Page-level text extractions
■ ■ ■ ■
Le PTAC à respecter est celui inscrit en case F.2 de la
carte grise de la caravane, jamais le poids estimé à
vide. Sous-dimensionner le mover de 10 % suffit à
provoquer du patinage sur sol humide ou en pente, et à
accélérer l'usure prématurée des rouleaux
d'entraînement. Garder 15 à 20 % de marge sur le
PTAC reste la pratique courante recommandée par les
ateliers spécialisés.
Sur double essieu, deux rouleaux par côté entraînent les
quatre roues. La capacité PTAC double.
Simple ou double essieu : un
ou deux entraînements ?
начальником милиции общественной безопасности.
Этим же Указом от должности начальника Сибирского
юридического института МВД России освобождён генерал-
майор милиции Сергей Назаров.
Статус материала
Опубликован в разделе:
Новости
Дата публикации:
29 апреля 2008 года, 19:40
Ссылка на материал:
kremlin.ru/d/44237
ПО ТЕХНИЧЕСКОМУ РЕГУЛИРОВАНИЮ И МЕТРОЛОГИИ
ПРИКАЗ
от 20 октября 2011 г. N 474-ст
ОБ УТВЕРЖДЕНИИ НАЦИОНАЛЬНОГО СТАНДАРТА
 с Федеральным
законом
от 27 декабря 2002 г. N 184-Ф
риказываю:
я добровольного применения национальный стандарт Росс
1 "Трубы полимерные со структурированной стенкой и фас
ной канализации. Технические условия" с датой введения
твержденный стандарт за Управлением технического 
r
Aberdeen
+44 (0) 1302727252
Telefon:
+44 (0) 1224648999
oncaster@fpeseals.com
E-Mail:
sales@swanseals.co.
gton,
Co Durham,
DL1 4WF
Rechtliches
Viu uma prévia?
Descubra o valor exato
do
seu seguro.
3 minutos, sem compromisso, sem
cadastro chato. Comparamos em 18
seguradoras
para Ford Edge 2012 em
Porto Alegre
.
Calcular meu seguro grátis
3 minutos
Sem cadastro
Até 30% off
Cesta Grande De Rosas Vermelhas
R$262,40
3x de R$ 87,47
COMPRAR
■ ■ ■ ■
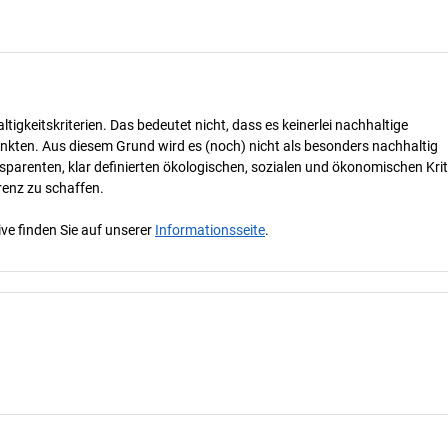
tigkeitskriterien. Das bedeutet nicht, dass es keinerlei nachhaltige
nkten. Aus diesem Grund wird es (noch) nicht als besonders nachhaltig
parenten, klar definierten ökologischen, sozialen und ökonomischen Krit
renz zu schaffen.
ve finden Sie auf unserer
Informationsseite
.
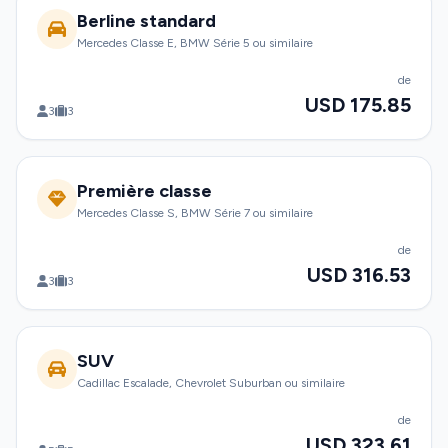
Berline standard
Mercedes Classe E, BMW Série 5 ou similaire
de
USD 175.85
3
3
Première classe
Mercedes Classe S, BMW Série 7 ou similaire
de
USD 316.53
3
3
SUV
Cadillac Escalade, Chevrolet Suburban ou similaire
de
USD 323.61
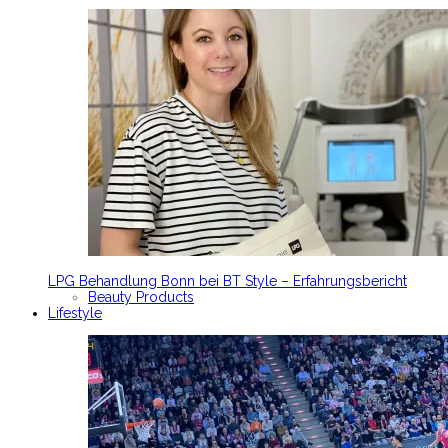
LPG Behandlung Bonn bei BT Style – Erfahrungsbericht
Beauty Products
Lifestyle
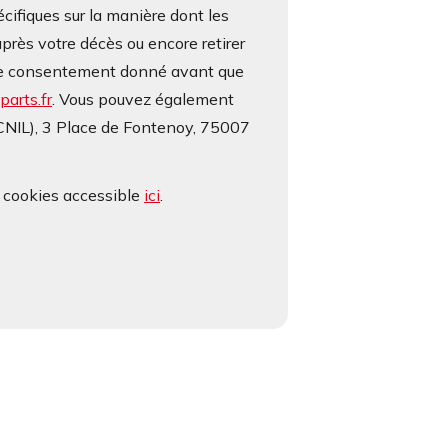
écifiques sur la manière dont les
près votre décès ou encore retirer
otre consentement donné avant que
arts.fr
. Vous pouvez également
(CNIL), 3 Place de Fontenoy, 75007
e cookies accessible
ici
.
■ ■ ■ ■
TASK GOAL: For the string "deux", filter the data and copy out each line where it occurs.

ANSWER SECTION:
Sur double essieu, deux rouleaux par côté entraînent les
ou deux entraînements ?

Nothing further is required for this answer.